Mit den Roten Falken auf den Spuren der Geschichte Serbiens

Eine Delegation von 20 Jugendlichen und Erwachsenen der Roten Falken aus Wien und Oberösterreich begab sich von 19. – 21. September auf die Spuren der Geschichte Serbiens nach Belgrad und Novi Sad. Nach einer abenteuerlichen Anreise mit dem serbischen Nachtzug ging es gleich mit einer Bustour durch Belgrad los, bei der ein erster Überblick über die Stadt und ihre Geschichte geboten wurde. Nach einer kurzen Verschnaufpause stand die Besichtigung des Kalemegdan am Programm. Hier lassen sich nicht nur die historische Festung von Belgrad finden, sondern auch eine große Parkanlage mit zahlreichen Statuen und Denkmäler und der Belgrader Zoo. Es ist also das Erholungsgebiet der Belgrader. Der Tag fand seinen Ausklang in einem Spaziergang durch das Böhmische Viertel mit anschließenden authentischen serbischen Abendessen, inklusive viel gegrilltem Fleisch, rohen Zwiebel und dem dort sehr liebgewonnenen Schopska-Salat.
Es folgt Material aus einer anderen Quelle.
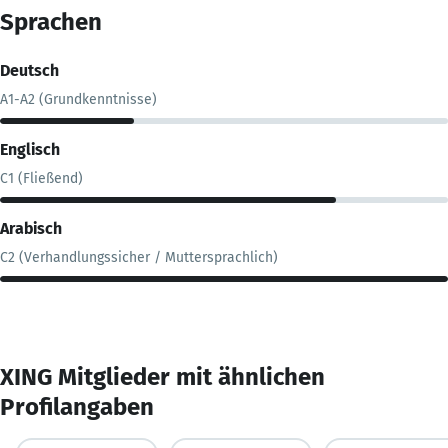
Sprachen
Deutsch
A1-A2 (Grundkenntnisse)
Englisch
C1 (Fließend)
Arabisch
C2 (Verhandlungssicher / Muttersprachlich)
XING Mitglieder mit ähnlichen
Profilangaben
Der erste Tag war ein idealer Einstieg in die Bildungsreise. Ein erster Überblick über die Stadt, aber vor allem ein Einblick in das Lebensgefühl der Belgrader wurde vermittelt. Eines wurde auch schon am ersten Tag klar: Die Geschichte Serbiens und Belgrad ist eine sehr bewegte Geschichte und über weite Stellen auch mit der österreichischen Geschichte verknüpft.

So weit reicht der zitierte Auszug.